Well it’s a shame if people are put out of business but perhaps they should have started an honest and safe business in the first place?

Yes, I DO think that much of the so-called “alternative health” movement is either dishonest, unsafe or sometimes both. While most of their products are worthless, having no effect whatsoever, other than a placebo effect, some of the substances they peddle DO actually have an effect on the human body. The trouble is it’s utterly unpredictable.

Some of them are known to interfere with properly prescribed medicines like the contraceptive pill. Others are just so unpredictable that you have no idea how much of an active ingredient you’re going to get. If you go to a pharmacy and by paracetamol you know exactly how much you’re going to get in each tablet. With herbal stuff you really don’t know.

Then there’s homeopathy. This is genuinely deceptive.

The idea behind homeopathy is quite simple. Homeopaths suggest that an ailment can be treated with minute quantities of substances that produce similar symptoms to those of the ailment. Quite how this works is never explained although homeopaths no doubt want us to think that it's a bit like vaccination where an inert form of a dangerous infectious agent is given to the patient so he or she can form a resistance to it.

However, homeopathy and vaccination are completely different. One has a scientific basis and can be proved to work and the other? Well, no evidence I'm afraid, other than "experiments" conducted by homeopaths themselves and they aren't exactly renowned for their scientific credentials.
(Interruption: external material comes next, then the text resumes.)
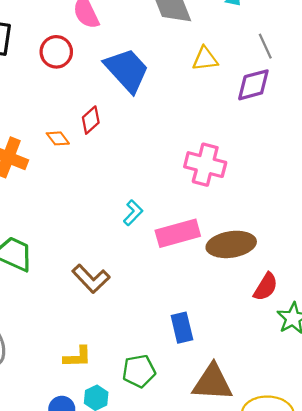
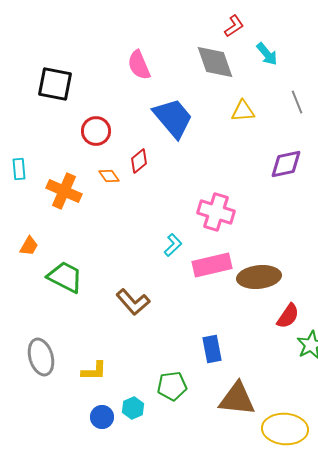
red circle: (56, 52) -> (96, 131), moved
purple diamond: (253, 85) -> (286, 164), moved
pink cross: (205, 165) -> (216, 212), moved
yellow L-shape: (77, 357) -> (94, 371), moved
Oh and one other difference between homeopathy and vaccination? One actually contains an active ingredient and the other doesn't. Homeopathic "remedies" are produced by repeatedly diluting a sample of the supposedly active ingredient. A homeopath may take a 1% solution of the active ingredient, perhaps a plant extract in water and dilute it further several times. After being diluted to 1% each time you can quickly work out that after 10 dilutions only 1 atom in every hundred billion billion will be of the so-called active ingredient. And the most common forms of homeopathic remedy are actually diluted in this way thirty times. There is simply nothing left from the original ingredient. There's nothing there apart from water which might then be soaked into a sugar pill.

So how do homeopaths claim it works? Well, if you have scientific background, sit down before reading further.

Apparently the water in which this ingredient once resided "remembers" that it once met the substance in question. Homeopaths talk seriously about "the molecular memory of water".

Want another absurdity? Homeopaths believe that the more diluted the liquid becomes the more effective it is. And another? The principle of homeopathic "succussion" states that the remedy becomes even more effective still if you thump it against your hand or your leg. I promise you I am NOT making this up.

Homeopathy is nonsense. It flies in the face of all that we have learnt over the last couple of thousand of years in the fields of chemistry, physics and biology.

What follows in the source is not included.